TASK STATEMENT:
An exact copy of the listing below is the answer, with the pictures removed.

SUPPLIED ENTRIES:
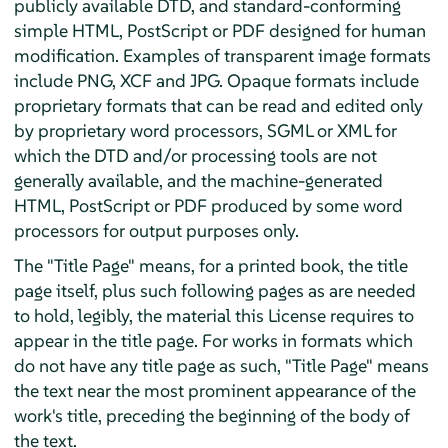
publicly available DTD, and standard-conforming
simple HTML, PostScript or PDF designed for human
modification. Examples of transparent image formats
include PNG, XCF and JPG. Opaque formats include
proprietary formats that can be read and edited only
by proprietary word processors, SGML or XML for
which the DTD and/or processing tools are not
generally available, and the machine-generated
HTML, PostScript or PDF produced by some word
processors for output purposes only.
The "Title Page" means, for a printed book, the title
page itself, plus such following pages as are needed
to hold, legibly, the material this License requires to
appear in the title page. For works in formats which
do not have any title page as such, "Title Page" means
the text near the most prominent appearance of the
work's title, preceding the beginning of the body of
the text.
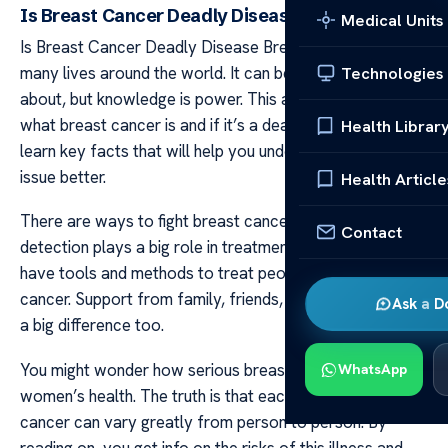
Is Breast Cancer Deadly Disease
Medical Units
Is Breast Cancer Deadly Disease Breast cancer touches
many lives around the world. It can be scary to hear
Technologies
about, but knowledge is power. This article talks about
what breast cancer is and if it’s a deadly disease. You’ll
Health Librar
learn key facts that will help you understand this health
issue better.
Health Article
There are ways to fight breast cancer and win. Early
Contact
detection plays a big role in treatment success. Doctors
have tools and methods to treat people with breast
cancer. Support from family, friends, and doctors makes
Ask a D
a big difference too.
You might wonder how serious breast cancer can be for
WhatsApp
women’s health. The truth is that each case of breast
cancer can vary greatly from person to person. By
reading on, you get info on the risks of this illness and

TASK SOLUTION:
publicly available DTD, and standard-conforming
simple HTML, PostScript or PDF designed for human
modification. Examples of transparent image formats
include PNG, XCF and JPG. Opaque formats include
proprietary formats that can be read and edited only
by proprietary word processors, SGML or XML for
which the DTD and/or processing tools are not
generally available, and the machine-generated
HTML, PostScript or PDF produced by some word
processors for output purposes only.
The "Title Page" means, for a printed book, the title
page itself, plus such following pages as are needed
to hold, legibly, the material this License requires to
appear in the title page. For works in formats which
do not have any title page as such, "Title Page" means
the text near the most prominent appearance of the
work's title, preceding the beginning of the body of
the text.
Is Breast Cancer Deadly Disease
Medical Units
Is Breast Cancer Deadly Disease Breast cancer touches
many lives around the world. It can be scary to hear
Technologies
about, but knowledge is power. This article talks about
what breast cancer is and if it’s a deadly disease. You’ll
Health Librar
learn key facts that will help you understand this health
issue better.
Health Article
There are ways to fight breast cancer and win. Early
Contact
detection plays a big role in treatment success. Doctors
have tools and methods to treat people with breast
cancer. Support from family, friends, and doctors makes
Ask a D
a big difference too.
You might wonder how serious breast cancer can be for
WhatsApp
women’s health. The truth is that each case of breast
cancer can vary greatly from person to person. By
reading on, you get info on the risks of this illness and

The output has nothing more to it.